++++ The data ++++

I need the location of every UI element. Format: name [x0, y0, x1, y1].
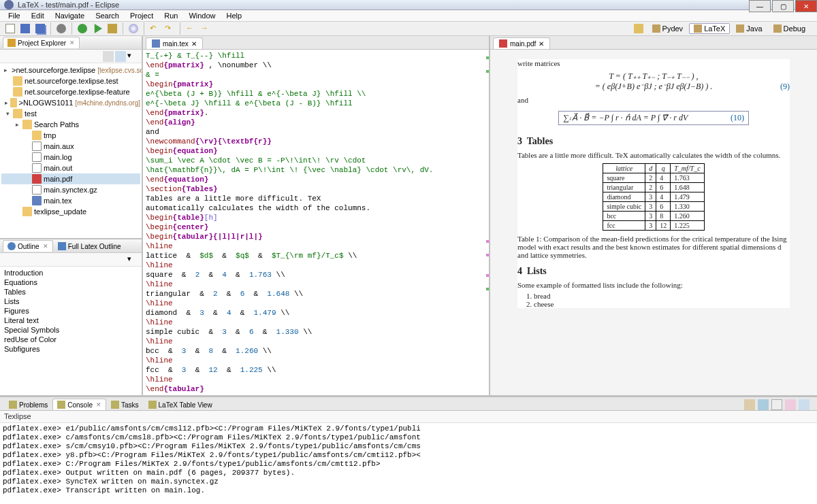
menu-search[interactable]: Search: [90, 10, 125, 21]
console-display-button[interactable]: [758, 399, 769, 410]
code-line[interactable]: T_{-+} & T_{--} \hfill: [146, 51, 486, 61]
code-line[interactable]: Tables are a little more difficult. TeX: [146, 194, 486, 203]
console-pin-button[interactable]: [744, 399, 755, 410]
tree-item[interactable]: main.aux: [1, 141, 140, 152]
run-last-button[interactable]: [106, 22, 119, 35]
tree-item[interactable]: main.synctex.gz: [1, 184, 140, 195]
close-icon[interactable]: ✕: [43, 243, 48, 250]
view-menu-button[interactable]: ▾: [127, 51, 138, 62]
new-button[interactable]: [3, 22, 17, 35]
code-line[interactable]: \hline: [146, 375, 486, 384]
console-clear-button[interactable]: [771, 399, 782, 410]
menu-run[interactable]: Run: [159, 10, 183, 21]
project-tree[interactable]: ▸>net.sourceforge.texlipse [texlipse.cvs…: [0, 63, 142, 238]
outline-item[interactable]: Lists: [4, 297, 138, 306]
console-scroll-lock-button[interactable]: [785, 399, 796, 410]
next-annotation-button[interactable]: ↷: [163, 22, 176, 35]
code-line[interactable]: \hline: [146, 299, 486, 308]
editor-tab-main-tex[interactable]: main.tex ✕: [146, 37, 203, 49]
tree-item[interactable]: net.sourceforge.texlipse.test: [1, 75, 140, 86]
code-line[interactable]: \end{tabular}: [146, 384, 486, 394]
open-perspective-button[interactable]: [632, 22, 645, 35]
code-editor[interactable]: T_{-+} & T_{--} \hfill\end{pmatrix} , \n…: [143, 50, 489, 395]
code-line[interactable]: \begin{pmatrix}: [146, 80, 486, 89]
bottom-tab-latex-table-view[interactable]: LaTeX Table View: [144, 399, 217, 410]
pdf-viewer[interactable]: write matrices T = ( T₊₊ T₊₋ ; T₋₊ T₋₋ )…: [490, 50, 817, 395]
editor-tab-main-pdf[interactable]: main.pdf ✕: [493, 37, 550, 49]
tree-item[interactable]: ▸Search Paths: [1, 119, 140, 130]
minimize-button[interactable]: —: [749, 0, 771, 12]
outline-tab[interactable]: Outline ✕: [3, 240, 53, 252]
code-line[interactable]: e^{\beta (J + B)} \hfill & e^{-\beta J} …: [146, 89, 486, 99]
code-line[interactable]: & =: [146, 70, 486, 80]
code-line[interactable]: \section{Tables}: [146, 184, 486, 194]
menu-file[interactable]: File: [3, 10, 26, 21]
code-line[interactable]: \end{equation}: [146, 175, 486, 184]
tree-item[interactable]: main.pdf: [1, 173, 140, 184]
build-button[interactable]: [54, 22, 68, 35]
code-line[interactable]: \begin{table}[h]: [146, 213, 486, 222]
tree-item[interactable]: ▾test: [1, 108, 140, 119]
close-icon[interactable]: ✕: [191, 40, 197, 48]
console-output[interactable]: pdflatex.exe> e1/public/amsfonts/cm/cmsl…: [0, 423, 817, 504]
code-line[interactable]: \hline: [146, 337, 486, 346]
tree-item[interactable]: main.log: [1, 152, 140, 163]
close-icon[interactable]: ✕: [69, 39, 75, 46]
code-line[interactable]: \end{pmatrix}.: [146, 108, 486, 118]
perspective-java[interactable]: Java: [731, 23, 767, 34]
prev-annotation-button[interactable]: ↶: [148, 22, 161, 35]
outline-item[interactable]: Special Symbols: [4, 325, 138, 335]
outline-item[interactable]: Subfigures: [4, 344, 138, 354]
close-button[interactable]: ✕: [795, 0, 817, 12]
code-line[interactable]: \hline: [146, 241, 486, 251]
tree-item[interactable]: main.out: [1, 163, 140, 173]
run-button[interactable]: [91, 22, 104, 35]
outline-menu-button[interactable]: ▾: [127, 254, 138, 265]
save-button[interactable]: [18, 22, 32, 35]
perspective-latex[interactable]: LaTeX: [689, 23, 730, 34]
tree-item[interactable]: net.sourceforge.texlipse-feature: [1, 86, 140, 97]
code-line[interactable]: bcc & 3 & 8 & 1.260 \\: [146, 346, 486, 356]
code-line[interactable]: \begin{equation}: [146, 146, 486, 156]
tree-item[interactable]: ▸>NLOGWS1011 [m4chine.dyndns.org]: [1, 97, 140, 108]
menu-help[interactable]: Help: [221, 10, 248, 21]
tree-item[interactable]: tmp: [1, 130, 140, 141]
code-line[interactable]: simple cubic & 3 & 6 & 1.330 \\: [146, 327, 486, 337]
perspective-pydev[interactable]: Pydev: [647, 23, 688, 34]
back-button[interactable]: ←: [184, 22, 197, 35]
outline-item[interactable]: Literal text: [4, 316, 138, 325]
perspective-debug[interactable]: Debug: [769, 23, 810, 34]
outline-item[interactable]: Equations: [4, 278, 138, 287]
outline-list[interactable]: IntroductionEquationsTablesListsFiguresL…: [0, 267, 142, 395]
code-line[interactable]: \begin{tabular}{|l|l|r|l|}: [146, 232, 486, 241]
code-line[interactable]: \end{pmatrix} , \nonumber \\: [146, 61, 486, 70]
code-line[interactable]: \end{align}: [146, 118, 486, 127]
debug-button[interactable]: [76, 22, 89, 35]
full-outline-tab[interactable]: Full Latex Outline: [53, 240, 126, 252]
code-line[interactable]: \hline: [146, 261, 486, 270]
code-line[interactable]: \hline: [146, 318, 486, 327]
tree-item[interactable]: texlipse_update: [1, 206, 140, 217]
code-line[interactable]: fcc & 3 & 12 & 1.225 \\: [146, 365, 486, 375]
code-line[interactable]: \newcommand{\rv}{\textbf{r}}: [146, 137, 486, 146]
bottom-tab-tasks[interactable]: Tasks: [106, 399, 144, 410]
outline-item[interactable]: redUse of Color: [4, 335, 138, 344]
code-line[interactable]: e^{-\beta J} \hfill & e^{\beta (J - B)} …: [146, 99, 486, 108]
code-line[interactable]: \begin{center}: [146, 222, 486, 232]
code-line[interactable]: automatically calculates the width of th…: [146, 203, 486, 213]
link-editor-button[interactable]: [115, 51, 126, 62]
menu-edit[interactable]: Edit: [26, 10, 50, 21]
code-line[interactable]: and: [146, 127, 486, 137]
code-line[interactable]: lattice & $d$ & $q$ & $T_{\rm mf}/T_c$ \…: [146, 251, 486, 261]
code-line[interactable]: diamond & 3 & 4 & 1.479 \\: [146, 308, 486, 318]
outline-item[interactable]: Figures: [4, 306, 138, 316]
menu-window[interactable]: Window: [183, 10, 221, 21]
menu-navigate[interactable]: Navigate: [50, 10, 90, 21]
code-line[interactable]: \hat{\mathbf{n}}\, dA = P\!\int \! {\vec…: [146, 165, 486, 175]
maximize-button[interactable]: ▢: [772, 0, 794, 12]
outline-item[interactable]: Introduction: [4, 268, 138, 278]
collapse-all-button[interactable]: [103, 51, 114, 62]
console-open-button[interactable]: [799, 399, 810, 410]
tree-item[interactable]: main.tex: [1, 195, 140, 206]
code-line[interactable]: square & 2 & 4 & 1.763 \\: [146, 270, 486, 280]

++++

A complete answer lists every line of the listing above that holds the word "beta".

» **Solution**
code-line[interactable]: e^{\beta (J + B)} \hfill & e^{-\beta J} …: [146, 89, 486, 99]
code-line[interactable]: e^{-\beta J} \hfill & e^{\beta (J - B)} …: [146, 99, 486, 108]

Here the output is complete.